Roger Wiens of the Los Alamos National Laboratory, who is the principal investigator for ChemCam, did not seem too worried.
“The size of the Rover makes it trickier,” said Wiens, who will be at the Jet Propulsion Lab in Pasadena, Calif., for the landing tonight. “The previous generation of Rovers used airbags to land and they could hit ground hard and bounce and roll and come out of a cocoon and start their mission.
“With Curiosity weighing over a ton, you just don’t drop it on a planet. … Everybody finally decided to leave rockets off the ground and try to lower the Rover on a tether and then cut the cables.”
A communication time delay between Mars and Earth means Curiosity will have to nail the landing by itself, following the half million lines of computer code that engineers uploaded to direct its every move.
After an 8 1/2-month, 352-million-mile journey, here is a step-by-step look at how Curiosity will land:
• Ten minutes before entering the Martian atmosphere, Curiosity separates from the capsule that carried it to Mars.
• Turning its protective heat shield forward, it streaks through the atmosphere at 13,200 mph, slowing itself with a series of S-curves.
• Seven miles from the ground at 900 mph, Curiosity unfurls its enormous parachute.
• Next it sheds its heat shield and turns on radar to scope out the landing site. Now it’s 5 miles from touchdown and closing in at 280 mph.
• A video camera aboard Curiosity starts to record the descent.
• A mile from landing, the parachute is jettisoned.
• Curiosity is still attached to a rocket-powered backpack, and those rockets are used to slow it to less than 2 mph.
• Twelve seconds before landing, nylon cables release and lower Curiosity. Once it senses six wheels on the ground, it cuts the cords. The hovering rocket-powered backpack flies out of the way, crashing some distance away.
Wiens said assuming the landing goes off without a hitch; ChemCam will be turned on for a “liveness test,” where everything will be checked to make sure it is in working order.
A few days into the mission, Wiens said images will be taken of the back of the Rover and it will get its calibration targets ready.
Eventually, there will be a software update. Right now, the flying software is actually flying the mission, but the ground software will be programmed in.
“That will take several days and everything will have to be verified,” Wiens said. “Toward the end of the second week, we will get to start working with ChemCam.”
Meanwhile, the public is invited to a special opening reception beginning at 10 p.m. Sunday to celebrate Los Alamos National Laboratory technologies aboard the six-wheeled mobile science laboratory.
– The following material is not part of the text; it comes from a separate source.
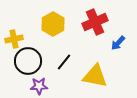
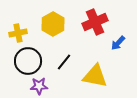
yellow cross: moved 4 px right, 6 px up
The Curiosity rover, the centerpiece of NASA’s Mars Science Laboratory mission, is scheduled to touch down on the Red Planet Sunday at 11:31 p.m. The museum plans to show the landing via NASA TV live that evening.
“This is an exhibit about LANL technology on Mars. We’re really excited to showcase LANL’s scientific and technologic expertise while also providing an educational and fun experience for the public,” said Bradbury Science Museum Director Linda Deck. “We’ve been thinking about this for months and intensely working on it about four weeks,” she said, adding that the exhibit will remain in place indefinitely in the museum’s TechLab.
Visitors will find display models of ChemCam — the rock-zapping laser that will help characterize Martian geology — CheMin, which uses X-ray diffraction to determine the composition of mineral samples collected and dropped into a funnel on the Curiosity rover; and simulated radioisotope thermoelectric generators (RTGs), the tiny plutonium canisters that provide heat and power sources that give Curiosity several times as much electricity as previous-generation rovers — a necessity for the much larger and more-advanced payload on Curiosity.
The museum’s TechLab will have a dozen videos and animations about the Curiosity rover from NASA and the Jet Propulsion Laboratory. A scientist from LANL’s Curiosity team will be on hand to talk to visitors during the opening event.